Single vs. Dual Implant Fixation for Distal Femur Fractures in Older or Compromised Adults

The goal of this clinical trial is to assess the feasibility of conducting a larger study comparing single implant fixation (SIF) and dual implant fixation (DIF) for treating distal femur fractures (DFF) in older or compromised adults. It will also evaluate the safety and effectiveness of these treatments. The main questions it aims to answer are:

  • Can DIF improve patient outcomes compared to SIF in older or compromised adults?
  • How feasible is it to recruit and retain participants for this trial?

Participants will:

  1. Be randomly assigned to receive either SIF or DIF for their DFF treatment
  2. Visit the clinic for follow-ups and assessments of their recovery and bone healing, including potential ultrasound imaging for detecting complications like non-union.

Study Overview

Detailed Description

The Investigators aim to conduct a multi-centre, preliminary RCT to determine the feasibility and inform the design of a definitive trial comparing patient-important outcomes between patients aged 40 years and older with distal femur fractures managed with SIF vs. DIF.

Primary Aim: Evaluate the feasibility of conducting a larger, definitive trial examining outcomes following SIF vs. DIF for DFFs in older or compromised adults. Our primary outcomes for this objective will be 1) recruitment and retention at the participating sites; and 2) site investigator feedback regarding barriers to protocol adherence.

Secondary Aims: Pilot the collection of candidate outcome measures to determine the optimal primary end point and sample size for a definitive trial. Our primary outcome for this objective will be the Oxford Knee Score, and secondary outcomes will include a range of patient-reported quality of life (QOL) measures, and objective clinical measures.

In addition, the study includes an ultrasound sub-study aimed at evaluating the feasibility of using ultrasound imaging to monitor bone healing and detect complications like non-union in patients with DFF.

Participants will be randomly assigned to receive either SIF or DIF, with SIF generally involving a single implant (such as a lateral locked plate or retrograde intramedullary nail) and DIF using a combination of implants (e.g., dual plates or a nail and plate). This randomized design will enable us to assess whether dual implant fixation offers improved clinical outcomes, such as reduced morbidity and faster weight-bearing recovery, compared to the more traditional single implant fixation.

Non-Randomized Participation: The investigators will collect data surrounding the number of eligible patients approached for consent, eligible patients not approached for consent and reason why, along with the proportion of patients who do not consent and reasons why to refine our strategy for the definitive trial. For patients who are excluded due to a lack of clinical equipoise, the investigators will provide the option of participating in a concurrent cohort study.This study will record the same variables as the RCT.

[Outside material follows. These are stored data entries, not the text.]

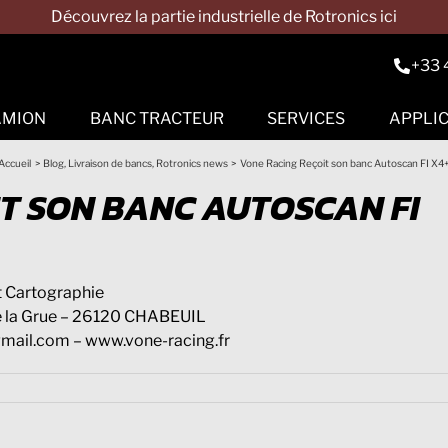
Découvrez la partie industrielle de Rotronics ici
+33 
AMION
BANC TRACTEUR
SERVICES
APPLI
 aux moyeux
References
Accessoires et outils
Conditions
Occasions
Accueil
Blog
Livraison de bancs
Rotronics news
Vone Racing Reçoit son banc Autoscan FI X4
générales de ventes
ubscan
T SON BANC AUTOSCAN FI
Fasten
Hurricane
 Cartographie
de la Grue – 26120 CHABEUIL
gmail.com – www.vone-racing.fr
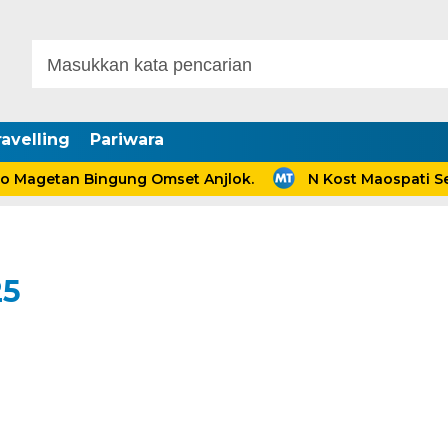
avelling
Pariwara
agetan Bingung Omset Anjlok.
N Kost Maospati Sed
25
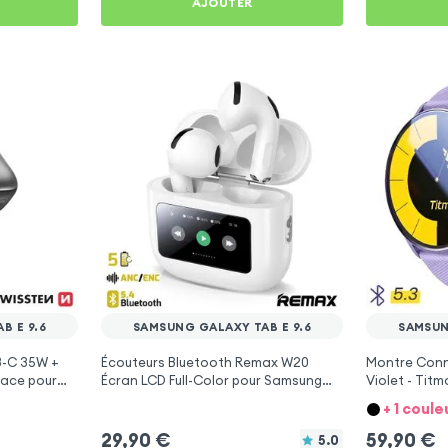
AJOUTER
B E 9.6
SAMSUNG GALAXY TAB E 9.6
SAMSUN
-C 35W +
Écouteurs Bluetooth Remax W20
Montre Conn
pace pour
Écran LCD Full-Color pour Samsung
Violet - Tit
6
Galaxy Tab E 9.6
Tab E 9.6
+ 1 coule
29,90
€
59,90
€
5.0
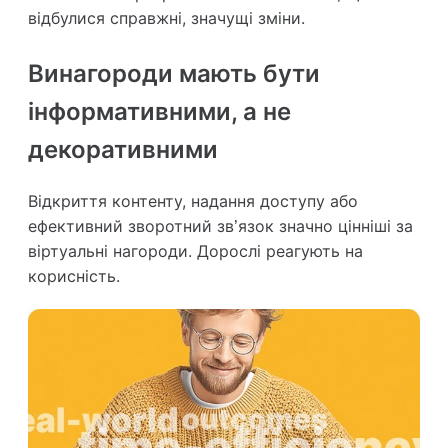
відбулися справжні, значущі зміни.
Винагороди мають бути
інформативними, а не
декоративними
Відкриття контенту, надання доступу або
ефективний зворотний зв’язок значно цінніші за
віртуальні нагороди. Дорослі реагують на
корисність.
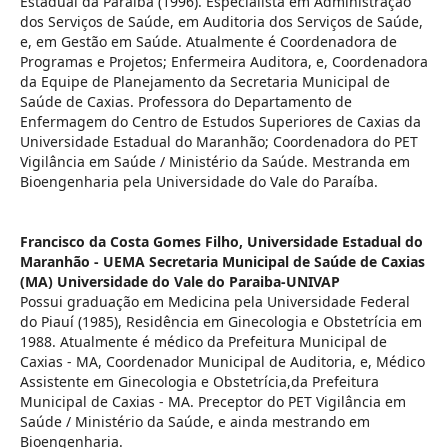
Estadual da Paraíba (1996). Especialista em Administração
dos Serviços de Saúde, em Auditoria dos Serviços de Saúde,
e, em Gestão em Saúde. Atualmente é Coordenadora de
Programas e Projetos; Enfermeira Auditora, e, Coordenadora
da Equipe de Planejamento da Secretaria Municipal de
Saúde de Caxias. Professora do Departamento de
Enfermagem do Centro de Estudos Superiores de Caxias da
Universidade Estadual do Maranhão; Coordenadora do PET
Vigilância em Saúde / Ministério da Saúde. Mestranda em
Bioengenharia pela Universidade do Vale do Paraíba.
Francisco da Costa Gomes Filho,
Universidade Estadual do
Maranhão - UEMA Secretaria Municipal de Saúde de Caxias
(MA) Universidade do Vale do Paraiba-UNIVAP
Possui graduação em Medicina pela Universidade Federal
do Piauí (1985), Residência em Ginecologia e Obstetrícia em
1988. Atualmente é médico da Prefeitura Municipal de
Caxias - MA, Coordenador Municipal de Auditoria, e, Médico
Assistente em Ginecologia e Obstetrícia,da Prefeitura
Municipal de Caxias - MA. Preceptor do PET Vigilância em
Saúde / Ministério da Saúde, e ainda mestrando em
Bioengenharia.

The trial will take place at four major trauma centers across Canada: London Health Sciences Centre - Victoria Hospital, St. Michael's Hospital, Sunnybrook Health Sciences Centre, and Alberta Health Services Centre. Participants will receive follow-up visits at these centers, which will include clinical check-ups, rehabilitation sessions, and imaging assessments to track their recovery progress.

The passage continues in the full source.